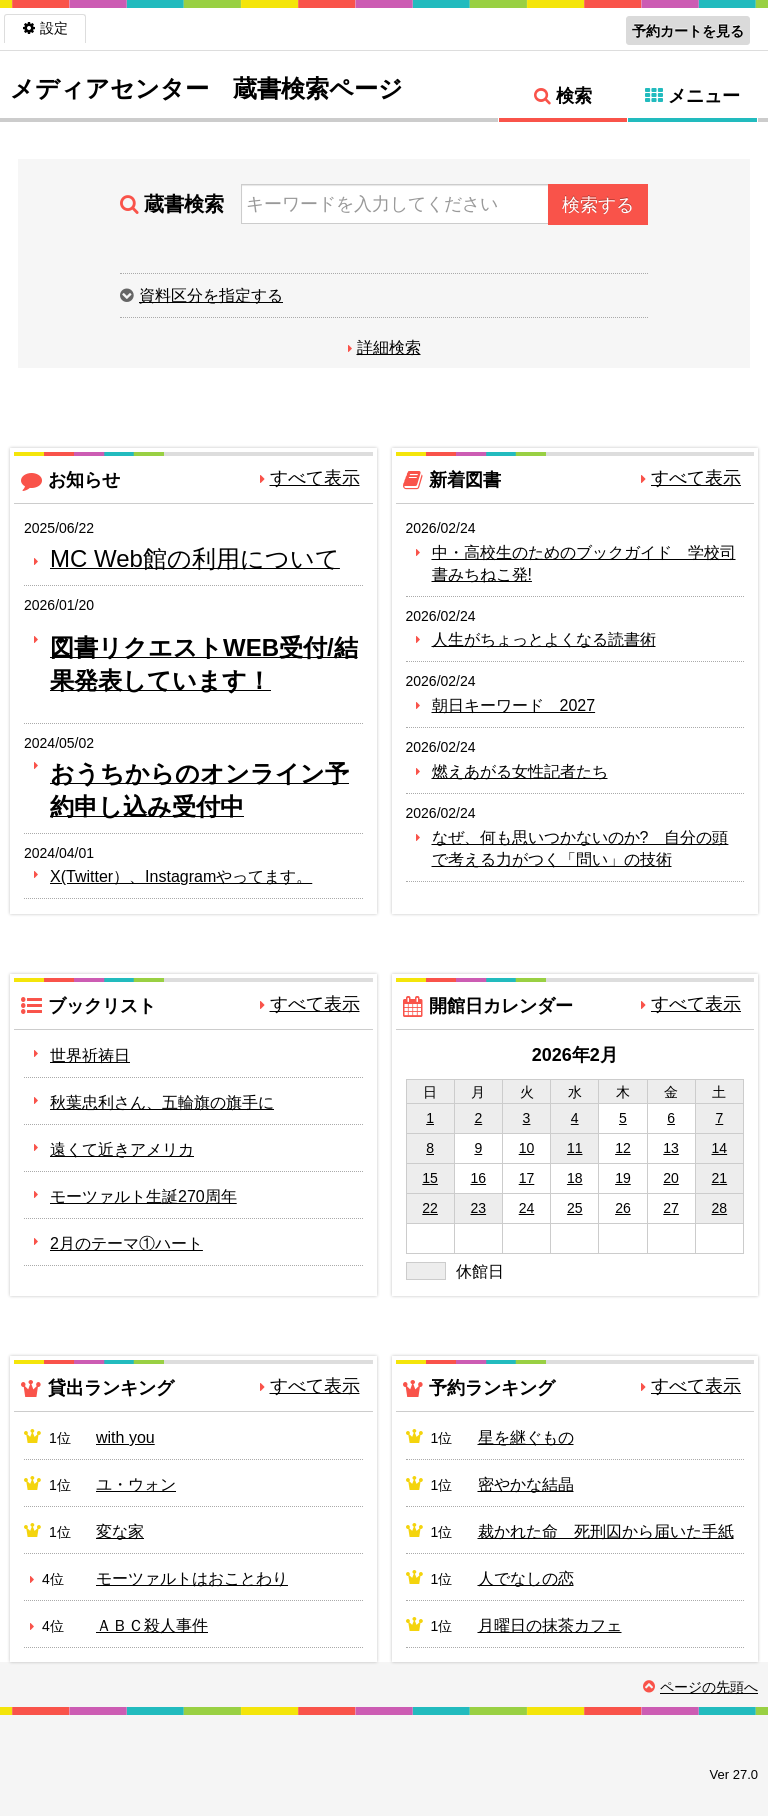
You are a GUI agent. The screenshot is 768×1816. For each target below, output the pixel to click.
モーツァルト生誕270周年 (143, 1196)
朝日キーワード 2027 (514, 705)
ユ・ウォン (136, 1484)
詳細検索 (389, 347)
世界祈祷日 (90, 1055)
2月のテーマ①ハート (126, 1243)
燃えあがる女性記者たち (520, 771)
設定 (54, 28)
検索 (574, 96)
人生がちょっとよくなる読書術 (544, 639)
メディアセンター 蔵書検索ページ (206, 88)
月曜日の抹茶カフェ (550, 1625)
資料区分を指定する (211, 295)
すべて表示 (315, 478)
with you (125, 1437)
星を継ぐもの (526, 1437)
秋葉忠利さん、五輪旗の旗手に (162, 1102)
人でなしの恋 (526, 1578)
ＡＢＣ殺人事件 (152, 1625)
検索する (598, 205)
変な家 (120, 1531)
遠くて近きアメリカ (122, 1149)
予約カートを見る (688, 31)
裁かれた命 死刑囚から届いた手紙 (606, 1531)
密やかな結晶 (526, 1484)
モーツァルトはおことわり (192, 1578)
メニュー (704, 96)
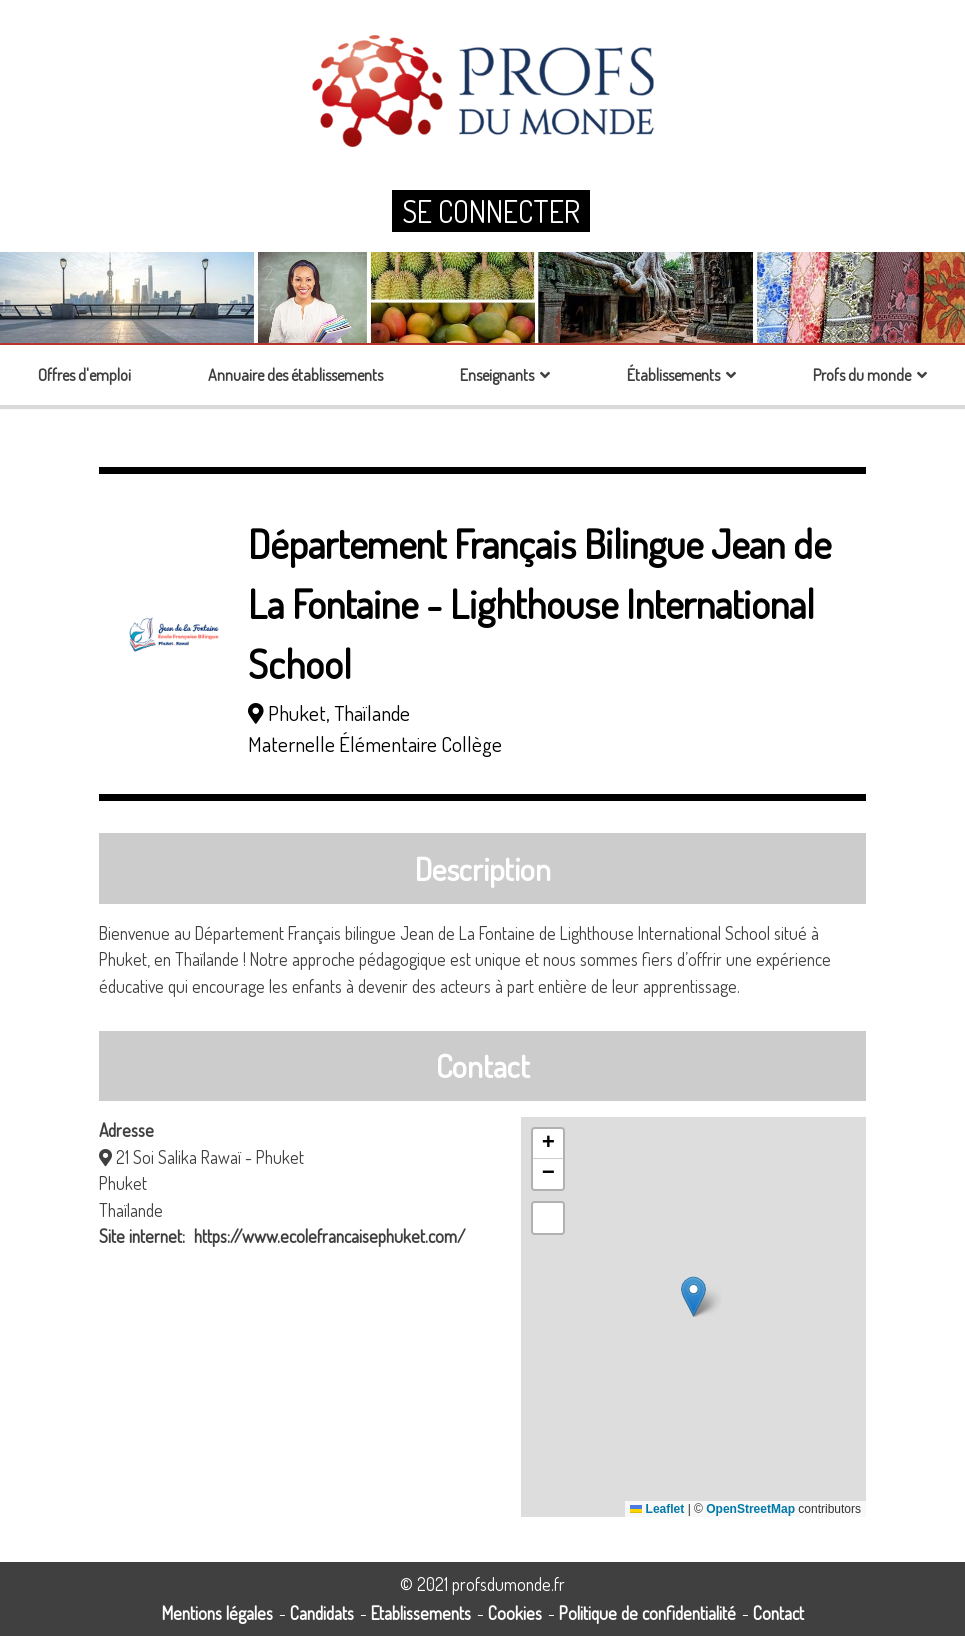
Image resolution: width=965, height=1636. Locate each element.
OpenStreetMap (750, 1509)
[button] (693, 1296)
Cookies (515, 1613)
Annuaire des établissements (295, 375)
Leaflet (657, 1509)
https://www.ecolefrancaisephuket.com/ (329, 1236)
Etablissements (421, 1613)
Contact (778, 1613)
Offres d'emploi (84, 375)
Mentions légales (217, 1613)
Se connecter (491, 211)
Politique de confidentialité (647, 1613)
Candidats (322, 1613)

● **What to do**:
A word-for-word copy of the entries above is what is needed, without any images.

● **Answer to this task**:
You are a GUI agent. The screenshot is 768×1816. For each target below, output the pixel to click.
モーツァルト生誕270周年 (143, 1196)
朝日キーワード 2027 (514, 705)
ユ・ウォン (136, 1484)
詳細検索 (389, 347)
世界祈祷日 (90, 1055)
2月のテーマ①ハート (126, 1243)
燃えあがる女性記者たち (520, 771)
設定 (54, 28)
検索 (574, 96)
人生がちょっとよくなる読書術 (544, 639)
メディアセンター 蔵書検索ページ (206, 88)
月曜日の抹茶カフェ (550, 1625)
資料区分を指定する (211, 295)
すべて表示 (315, 478)
with you (125, 1437)
星を継ぐもの (526, 1437)
秋葉忠利さん、五輪旗の旗手に (162, 1102)
人でなしの恋 (526, 1578)
ＡＢＣ殺人事件 (152, 1625)
検索する (598, 205)
変な家 (120, 1531)
遠くて近きアメリカ (122, 1149)
予約カートを見る (688, 31)
裁かれた命 死刑囚から届いた手紙 (606, 1531)
密やかな結晶 (526, 1484)
モーツァルトはおことわり (192, 1578)
メニュー (704, 96)
Image resolution: width=965, height=1636. Locate each element.
OpenStreetMap (750, 1509)
[button] (693, 1296)
Cookies (515, 1613)
Annuaire des établissements (295, 375)
Leaflet (657, 1509)
https://www.ecolefrancaisephuket.com/ (329, 1236)
Etablissements (421, 1613)
Contact (778, 1613)
Offres d'emploi (84, 375)
Mentions légales (217, 1613)
Se connecter (491, 211)
Politique de confidentialité (647, 1613)
Candidats (322, 1613)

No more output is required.